En uno de los cuadernos había una frase en particular que me impresionó al releerla años más tarde. La había escrito unos meses antes de mi regreso a Londres, poco después de la muerte de Geneviève, la mujer de Leopold, así como mi controvertida madre adoptiva. Controvertida porque, hasta el momento de su muerte, me había parecido una madre odiosa e insensible. Y luego, en cambio, tal vez debido también a las circunstancias en que la habían matado, en mis recuerdos se había transformado en una suerte de gran ejemplo de virtudes. Un ejemplo que me habría gustado imitar y que ella, mientras vivía, había intentado de todas las maneras posibles que yo siguiera, obteniendo sin embargo solo respuestas descorteses y malas caras. En los meses posteriores a su muerte, por el contrario, aquel ejemplo me había parecido inalcanzable, como si hubiera tenido que orientarme en un mar conocido pero sin brújula. Cuando mi padre no estaba, abría sus armarios y me ponía sus vestidos con la esperanza de que las sedas y los encajes que le habían pertenecido me sirvieran de inspiración. No era, obviamente, más que una extravagante idea de chiquilla, y mi cabello pelirrojo, que aún llevaba muy corto, resaltaba sobre aquellos tejidos de colores pastel como una mancha de fruta en un mantel. El camino al encanto de Geneviève me estaba vedado, pues. Y muchos de los demás caminos, por otro lado, parecían puras prerrogativas masculinas.
Pero la frase que me impresionó, decía, fue esta: «Trece pasos que dar para convertirme en quien quiero convertirme».
Lo que me sorprendió no fue tanto el haber llenado dos páginas con los puntos detallados de ese fantasmal plan como la idea que tenía entonces de quién quería ser.

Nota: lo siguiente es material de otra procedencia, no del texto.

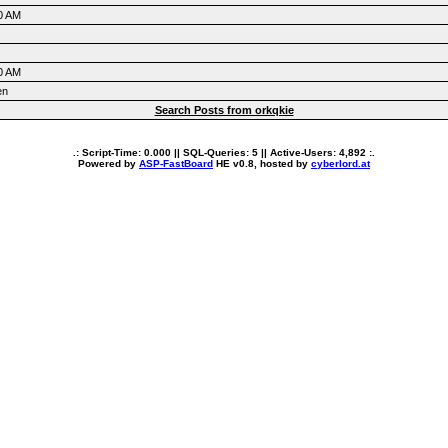
0 AM
0 AM
en
Search Posts from orkqkie
.: Script-Time:
0.000
|| SQL-Queries:
5
|| Active-Users:
4,892
:.
Powered by
ASP-FastBoard
HE
v0.8
, hosted by
cyberlord.at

¿Qué había sido de aquel memorando? Puede que no hubiera cumplido ni uno solo de sus trece puntos. Pero, sobre todo, ¿qué había sido de la mujer que imaginaba que sería?
En 1870 —volé mentalmente hasta el escritorio de mi cuarto en Aldford Street—, mi aspiración era la de ser una mujer feliz.

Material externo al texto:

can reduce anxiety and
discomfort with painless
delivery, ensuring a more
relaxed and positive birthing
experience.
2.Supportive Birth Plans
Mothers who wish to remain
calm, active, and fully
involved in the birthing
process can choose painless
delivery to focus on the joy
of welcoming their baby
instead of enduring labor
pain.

En el punto trece había una tachadura enérgica que impedía leer las palabras. Pero recordaba perfectamente lo que estaba escrito debajo de las rayas: saber de una vez por todas si estaba enamorada de Arsène Lupin o de Sherlock Holmes. O de ninguno de los dos.

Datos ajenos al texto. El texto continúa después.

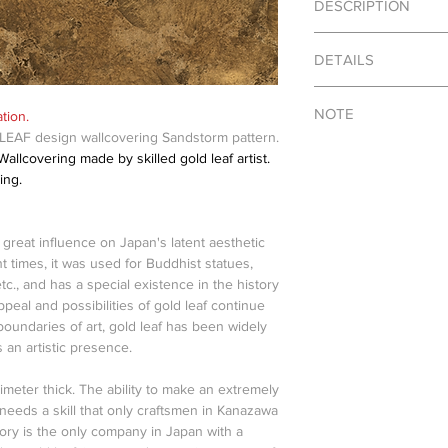
DESCRIPTION
Price vary by kinds, sc
DETAILS
contact for details.
NOTE
tion.
Material : Japanese go
EAF design wallcovering Sandstorm pattern.
Color : Gold, Copper, S
Photo shown on this 
llcovering made by skilled gold leaf artist.
Dimensions : Custom
only. Actual product m
ing.
shapes due to handcra
SHIPPING INFO
a great influence on Japan's latent aesthetic
This is a made to orde
t times, it was used for Buddhist statues,
from Japan.
tc., and has a special existence in the history
Shipping fee is caltu
ppeal and possibilities of gold leaf continue
oundaries of art, gold leaf has been widely
 an artistic presence.
limeter thick. The ability to make an extremely
f needs a skill that only craftsmen in Kanazawa
tory is the only company in Japan with a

Recordaba también el momento preciso en que había tachado aquel punto de mi plan, como si hubiera decidido que se trataba de un propósito irrealizable. Fue al término de nuestro primer y único viaje a Escocia.
¿Hice mal en eliminarlo? Quizá hoy, con la complicidad de los años transcurridos, podría responderme que sí. Pero lo cierto es que, aquella lejana noche de 1872, hice bien en tacharlo. Desde luego, si no lo hubiera hecho, quizá algo habría ido de otra forma, y a lo mejor no me habría convertido en la mujer que soy.
¿Una mujer feliz?
Oh, sí. Mucho.
Otra cuestión es cómo lo haya conseguido, y muy probablemente todo comenzó cuando me decidí por fin a hacer un poco de deporte, con un bigotito de fieltro que me había proporcionado Sherlock gracias a un amigo suyo maquillador y con un nombre aún más falso que el que daba Arsène Lupin para alquilar una habitación en Marshall Street, haciéndose pasar por un joven caballero parisino.